▶ [DIRECTIONS FOR THIS TASK]
Please copy the data exactly as it stands, minus the images.

(Page images and extracted text)
=-=-=-=-=

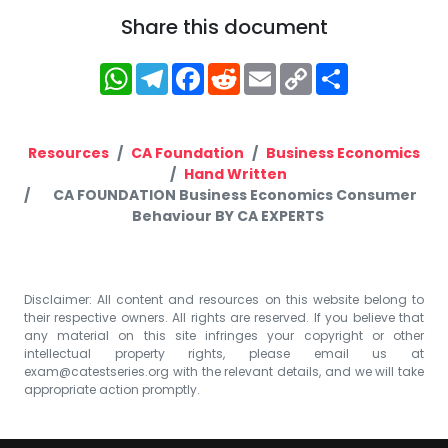
Share this document
WhatsApp
Telegram
Facebook
Reddit
Email
Copy
Share
Link
Resources
CA Foundation
Business Economics
Hand Written
CA FOUNDATION Business Economics Consumer
Behaviour BY CA EXPERTS
Disclaimer: All content and resources on this website belong to
their respective owners. All rights are reserved. If you believe that
any material on this site infringes your copyright or other
intellectual property rights, please email us at
exam@catestseries.org
with the relevant details, and we will take
appropriate action promptly.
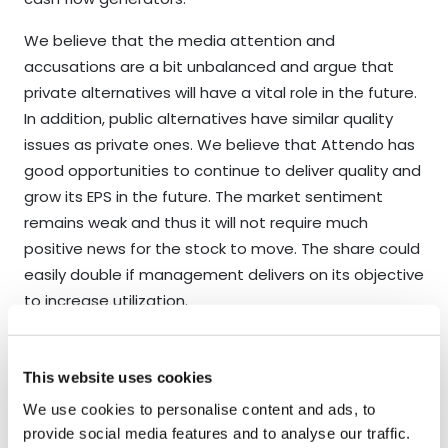
We believe that the media attention and
accusations are a bit unbalanced and argue that
private alternatives will have a vital role in the future.
In addition, public alternatives have similar quality
issues as private ones. We believe that Attendo has
good opportunities to continue to deliver quality and
grow its EPS in the future. The market sentiment
remains weak and thus it will not require much
positive news for the stock to move. The share could
easily double if management delivers on its objective
to increase utilization.
2023 will most likely be a year when companies will
have difficulties growing their EPS organically.
This website uses cookies
However, if we study our Core-portfolio (50% of NAV),
We use cookies to personalise content and ads, to
we see solid opportunities for EPS growth for every
provide social media features and to analyse our traffic.
position. We argue our largest holdings are more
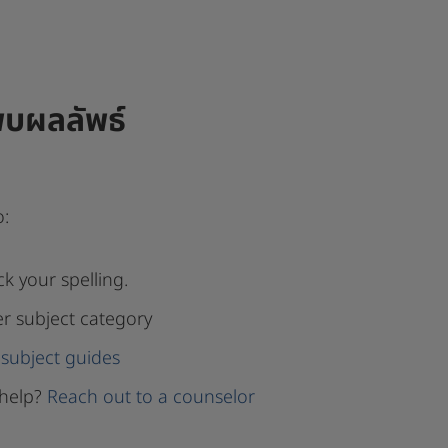
พบผลลัพธ์
o:
k your spelling.
er subject category
subject guides
help?
Reach out to a counselor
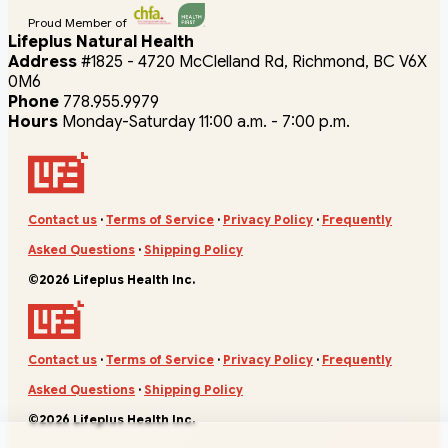
Proud Member of
Lifeplus Natural Health
Address
#1825 - 4720 McClelland Rd, Richmond, BC V6X
0M6
Phone
778.955.9979
Hours
Monday-Saturday 11:00 a.m. - 7:00 p.m.
Contact us
·
Terms of Service
·
Privacy Policy
·
Frequently
Asked Questions
·
Shipping Policy
©2026 Lifeplus Health Inc.
Contact us
·
Terms of Service
·
Privacy Policy
·
Frequently
Asked Questions
·
Shipping Policy
©2026 Lifeplus Health Inc.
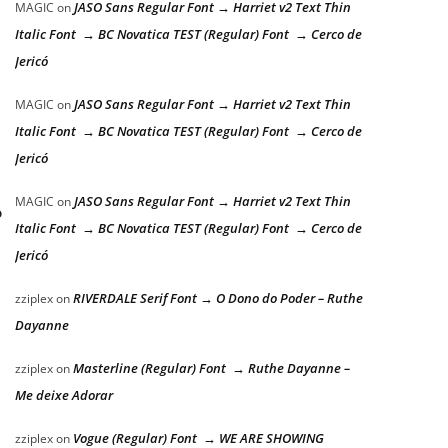
JASO Sans Regular Font → Harriet v2 Text Thin
MAGIC
on
Italic Font → BC Novatica TEST (Regular) Font → Cerco de
Jericó
JASO Sans Regular Font → Harriet v2 Text Thin
MAGIC
on
Italic Font → BC Novatica TEST (Regular) Font → Cerco de
Jericó
JASO Sans Regular Font → Harriet v2 Text Thin
MAGIC
on
o
Italic Font → BC Novatica TEST (Regular) Font → Cerco de
Jericó
RIVERDALE Serif Font → O Dono do Poder – Ruthe
zziplex
on
Dayanne
Masterline (Regular) Font → Ruthe Dayanne –
zziplex
on
Me deixe Adorar
Vogue (Regular) Font → WE ARE SHOWING
zziplex
on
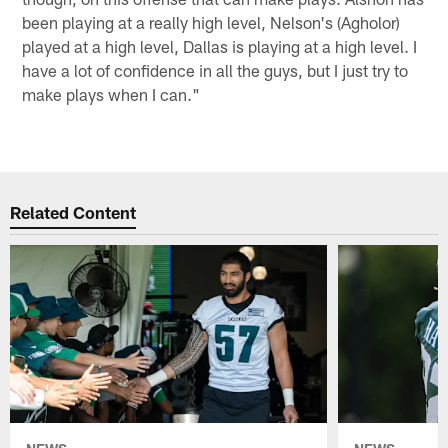
been playing at a really high level, Nelson's (Agholor)
played at a high level, Dallas is playing at a high level. I
have a lot of confidence in all the guys, but I just try to
make plays when I can."
Related Content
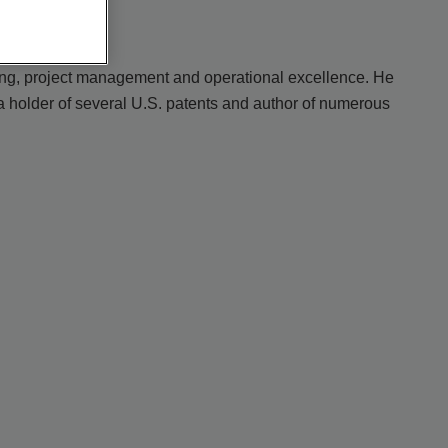
ring, project management and operational excellence. He
a holder of several U.S. patents and author of numerous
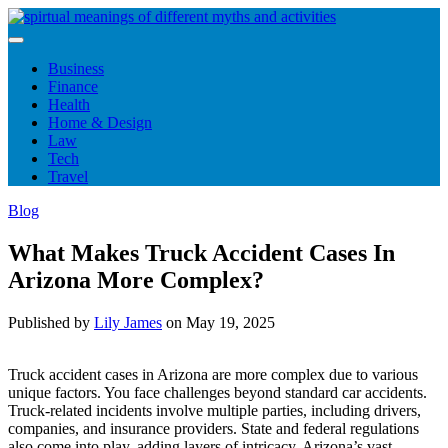
Skip
to
content
Business
Finance
Health
Home & Design
Law
Tech
Travel
Blog
What Makes Truck Accident Cases In
Arizona More Complex?
Published by
Lily James
on
May 19, 2025
Truck accident cases in Arizona are more complex due to various
unique factors. You face challenges beyond standard car accidents.
Truck-related incidents involve multiple parties, including drivers,
companies, and insurance providers. State and federal regulations
also come into play, adding layers of intricacy. Arizona’s vast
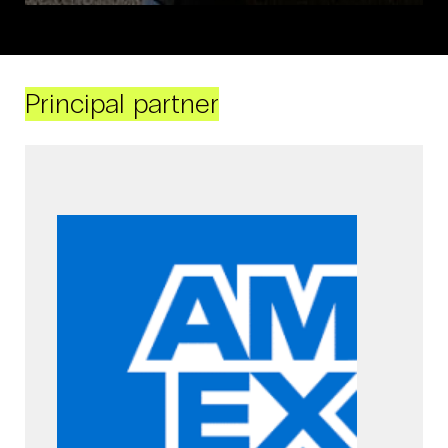
Principal partner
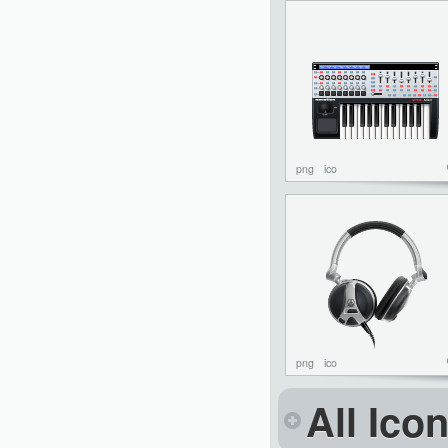
png
ico
png
ico
All Ico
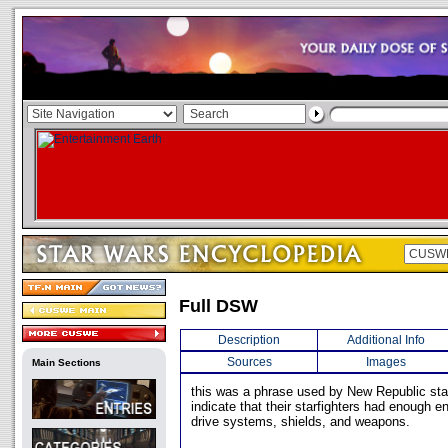
Full DSW
Description
Additional Info
Sources
Images
Main Sections
this was a phrase used by New Republic starf
indicate that their starfighters had enough en
drive systems, shields, and weapons.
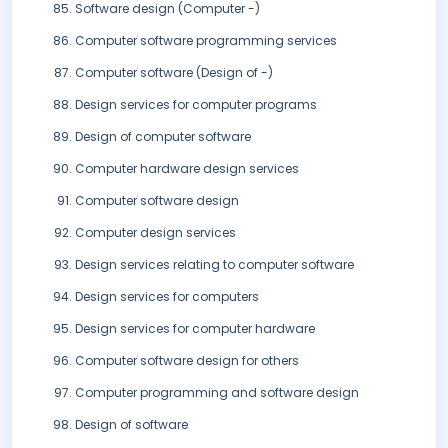
Software design (Computer -)
Computer software programming services
Computer software (Design of -)
Design services for computer programs
Design of computer software
Computer hardware design services
Computer software design
Computer design services
Design services relating to computer software
Design services for computers
Design services for computer hardware
Computer software design for others
Computer programming and software design
Design of software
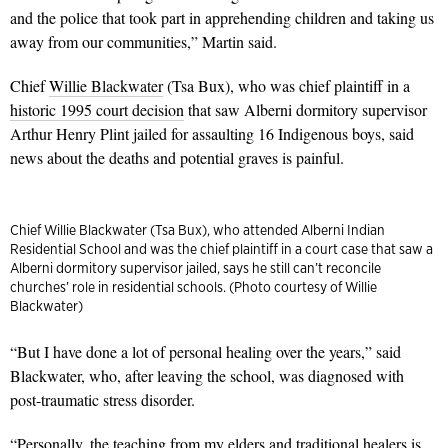
and the police that took part in apprehending children and taking us
away from our communities,” Martin said.
Chief
Willie Blackwater
(Tsa Bux), who was chief plaintiff in a
historic 1995 court decision
that saw Alberni dormitory supervisor
Arthur Henry Plint jailed for assaulting 16 Indigenous boys, said
news about the deaths and potential graves is painful.
Chief Willie Blackwater (Tsa Bux), who attended Alberni Indian
Residential School and was the chief plaintiff in a court case that saw a
Alberni dormitory supervisor jailed, says he still can’t reconcile
churches’ role in residential schools. (Photo courtesy of Willie
Blackwater)
“But I have done a lot of personal healing over the years,” said
Blackwater, who, after leaving the school, was diagnosed with
post-traumatic stress disorder.
“Personally, the teaching from my elders and traditional healers is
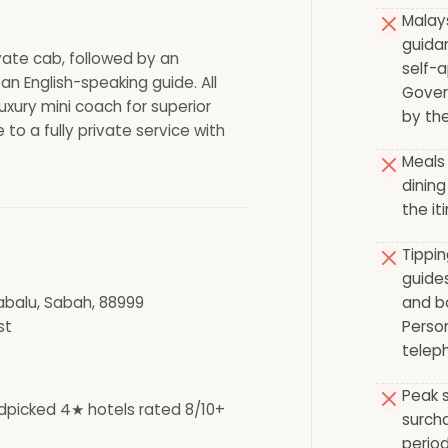
Malay
guida
ivate cab, followed by an
self-a
an English-speaking guide. All
Gover
uxury mini coach for superior
by the
 to a fully private service with
Meals 
dining
the it
Tippin
guides
abalu, Sabah, 88999
and bo
st
Person
teleph
Peak s
dpicked 4★ hotels rated 8/10+
surch
period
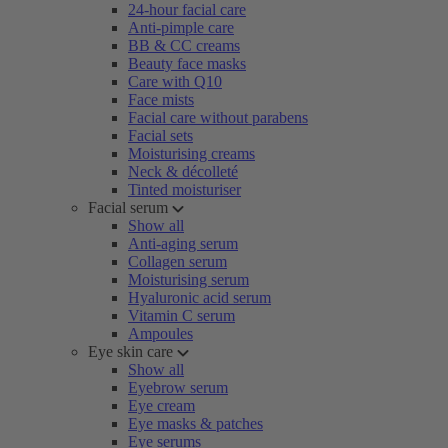
24-hour facial care
Anti-pimple care
BB & CC creams
Beauty face masks
Care with Q10
Face mists
Facial care without parabens
Facial sets
Moisturising creams
Neck & décolleté
Tinted moisturiser
Facial serum
Show all
Anti-aging serum
Collagen serum
Moisturising serum
Hyaluronic acid serum
Vitamin C serum
Ampoules
Eye skin care
Show all
Eyebrow serum
Eye cream
Eye masks & patches
Eye serums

=-=-=-=-=

▶ [RESPONSE BELOW]
Share this document
WhatsApp
Telegram
Facebook
Reddit
Email
Copy
Share
Link
Resources
CA Foundation
Business Economics
Hand Written
CA FOUNDATION Business Economics Consumer
Behaviour BY CA EXPERTS
Disclaimer: All content and resources on this website belong to
their respective owners. All rights are reserved. If you believe that
any material on this site infringes your copyright or other
intellectual property rights, please email us at
exam@catestseries.org
with the relevant details, and we will take
appropriate action promptly.
We believe that the media attention and
accusations are a bit unbalanced and argue that
private alternatives will have a vital role in the future.
In addition, public alternatives have similar quality
issues as private ones. We believe that Attendo has
good opportunities to continue to deliver quality and
grow its EPS in the future. The market sentiment
remains weak and thus it will not require much
positive news for the stock to move. The share could
easily double if management delivers on its objective
to increase utilization.
2023 will most likely be a year when companies will
have difficulties growing their EPS organically.
This website uses cookies
However, if we study our Core-portfolio (50% of NAV),
We use cookies to personalise content and ads, to
we see solid opportunities for EPS growth for every
provide social media features and to analyse our traffic.
position. We argue our largest holdings are more
พบผลลัพธ์
o:
k your spelling.
er subject category
subject guides
help?
Reach out to a counselor
Proud Member of
Lifeplus Natural Health
Address
#1825 - 4720 McClelland Rd, Richmond, BC V6X
0M6
Phone
778.955.9979
Hours
Monday-Saturday 11:00 a.m. - 7:00 p.m.
Contact us
·
Terms of Service
·
Privacy Policy
·
Frequently
Asked Questions
·
Shipping Policy
©2026 Lifeplus Health Inc.
Contact us
·
Terms of Service
·
Privacy Policy
·
Frequently
Asked Questions
·
Shipping Policy
©2026 Lifeplus Health Inc.
JASO Sans Regular Font → Harriet v2 Text Thin
MAGIC
on
Italic Font → BC Novatica TEST (Regular) Font → Cerco de
Jericó
JASO Sans Regular Font → Harriet v2 Text Thin
MAGIC
on
Italic Font → BC Novatica TEST (Regular) Font → Cerco de
Jericó
JASO Sans Regular Font → Harriet v2 Text Thin
MAGIC
on
o
Italic Font → BC Novatica TEST (Regular) Font → Cerco de
Jericó
RIVERDALE Serif Font → O Dono do Poder – Ruthe
zziplex
on
Dayanne
Masterline (Regular) Font → Ruthe Dayanne –
zziplex
on
Me deixe Adorar
Vogue (Regular) Font → WE ARE SHOWING
zziplex
on
been playing at a really high level, Nelson's (Agholor)
played at a high level, Dallas is playing at a high level. I
have a lot of confidence in all the guys, but I just try to
make plays when I can."
Related Content
ring, project management and operational excellence. He
a holder of several U.S. patents and author of numerous
Skip
to
content
Business
Finance
Health
Home & Design
Law
Tech
Travel
Blog
What Makes Truck Accident Cases In
Arizona More Complex?
Published by
Lily James
on
May 19, 2025
Truck accident cases in Arizona are more complex due to various
unique factors. You face challenges beyond standard car accidents.
Truck-related incidents involve multiple parties, including drivers,
companies, and insurance providers. State and federal regulations
also come into play, adding layers of intricacy. Arizona’s vast
Principal partner
png
ico
png
ico
All Ico
Full DSW
Description
Additional Info
Sources
Images
Main Sections
this was a phrase used by New Republic starf
indicate that their starfighters had enough en
drive systems, shields, and weapons.
Software design (Computer -)
Computer software programming services
Computer software (Design of -)
Design services for computer programs
Design of computer software
Computer hardware design services
Computer software design
Computer design services
Design services relating to computer software
Design services for computers
Design services for computer hardware
Computer software design for others
Computer programming and software design
Design of software
and the police that took part in apprehending children and taking us
away from our communities,” Martin said.
Chief
Willie Blackwater
(Tsa Bux), who was chief plaintiff in a
historic 1995 court decision
that saw Alberni dormitory supervisor
Arthur Henry Plint jailed for assaulting 16 Indigenous boys, said
news about the deaths and potential graves is painful.
Chief Willie Blackwater (Tsa Bux), who attended Alberni Indian
Residential School and was the chief plaintiff in a court case that saw a
Alberni dormitory supervisor jailed, says he still can’t reconcile
churches’ role in residential schools. (Photo courtesy of Willie
Blackwater)
“But I have done a lot of personal healing over the years,” said
Blackwater, who, after leaving the school, was diagnosed with
post-traumatic stress disorder.
“Personally, the teaching from my elders and traditional healers is
Malay
guida
ivate cab, followed by an
self-a
an English-speaking guide. All
Gover
uxury mini coach for superior
by the
 to a fully private service with
Meals 
dining
the it
Tippin
guides
abalu, Sabah, 88999
and bo
st
Person
teleph
Peak s
dpicked 4★ hotels rated 8/10+
surch
period
24-hour facial care
Anti-pimple care
BB & CC creams
Beauty face masks
Care with Q10
Face mists
Facial care without parabens
Facial sets
Moisturising creams
Neck & décolleté
Tinted moisturiser
Facial serum
Show all
Anti-aging serum
Collagen serum
Moisturising serum
Hyaluronic acid serum
Vitamin C serum
Ampoules
Eye skin care
Show all
Eyebrow serum
Eye cream
Eye masks & patches
Eye serums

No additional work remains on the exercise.